Sears to exit S&P 500; shares slip
NEW YORK (AP) — Sears, a fixture in the Standard & Poor's 500 index for decades, will exit that club next week, but the company's shares are already feeling a loss of prestige, dropping 5 percent in premarket trading Thursday.
The S&P said Wednesday that Sears' public float has been well below the 50 percent threshold for inclusion on the index for a long time and is no longer considered representative of the index. A float refers to shares that are public and available for investors to trade. ESL Investments, run by billionaire investor Eddie Lampert, owns a majority of Sears' outstanding shares.
Because companies on the S&P 500 are the most widely held stocks in the country, they are considered a bellwether. But Sears and other traditional retailers like J.C. Penney Co. have struggled in recent years.
The expulsion from the S&P means that some indexed funds automatically drop Sears "SHLD" ticker from its must-have list.
Shares tumbled $2.75 to $54.70 in premarket trading.
Sears has been a member of the S&P since the mid-1950s. And it is now a very different company that it was, even five years ago.
Sears, Roebuck & Co. was acquired in 2005 by Kmart Holding, and became the Sears Holdings Corp.
The retailer has embarked on an aggressive cost-cutting plan, reduced inventory, sold off some assets and spun off others to bolster its results as it faces falling sales and tough competition. It reported a loss in its most recent quarter as revenue fell 7 percent.
Still, it's one of the best performers on the S&P this year.
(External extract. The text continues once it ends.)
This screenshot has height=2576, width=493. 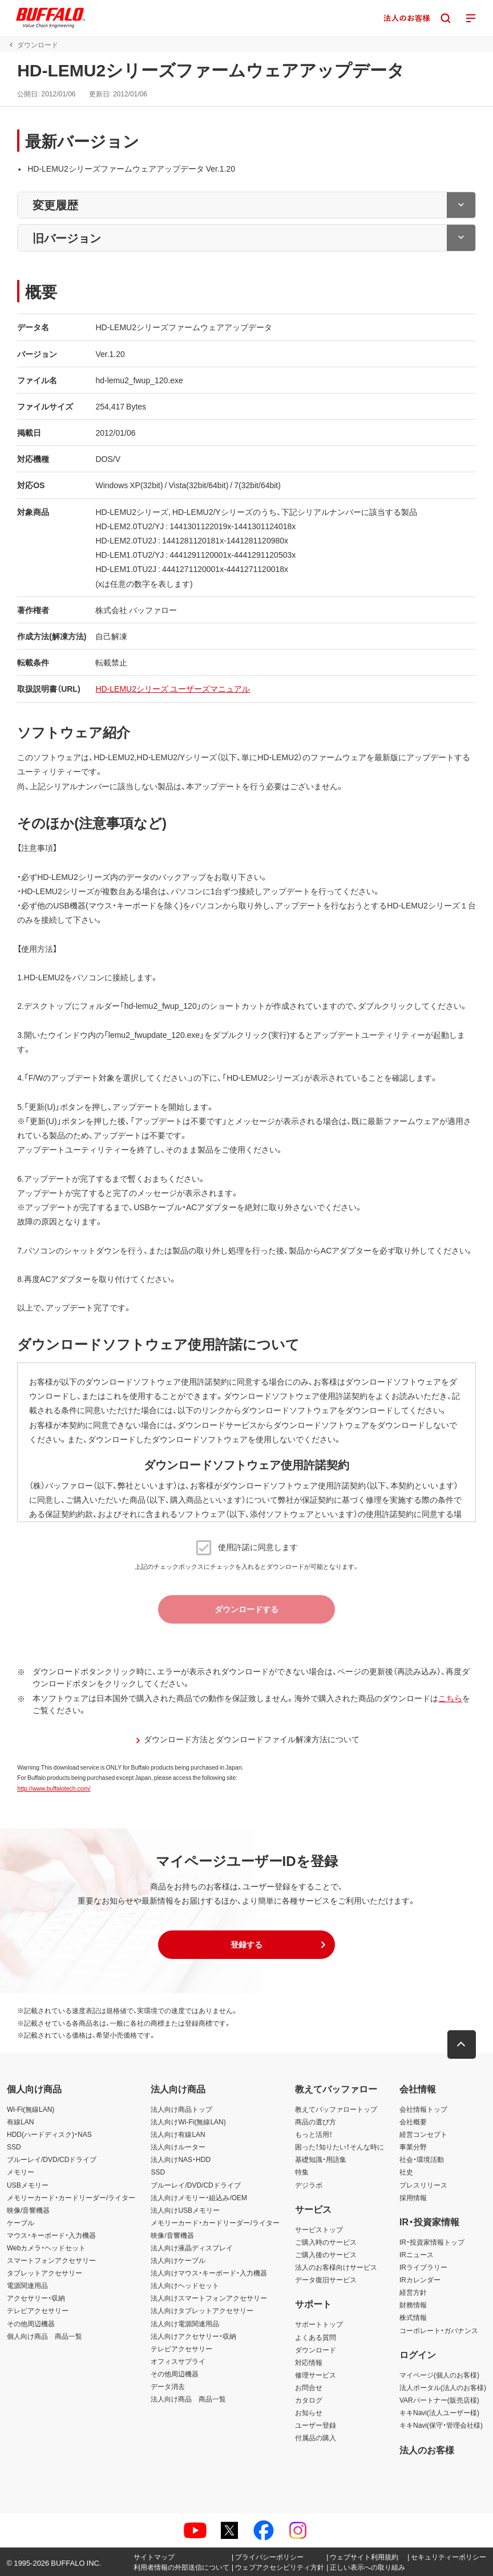 I want to click on ブルーレイ/DVD/CDドライブ, so click(x=51, y=2159).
Through the end of trading Wednesday, shares have risen more than 80 percent, a fact that Sears readily points out.
"While we're disappointed in Standard &Poor's decision, we would point out that the action is rules based and solely a function of the public float of our shares, and not the valuation or performance of the company," said spokesman Chris Brathwaite. "We would also highlight that S&P recently boosted Sears Holdings' credit ratings outlook to stable from negative, saying the company had improved its liquidity through our financial and operational discipline."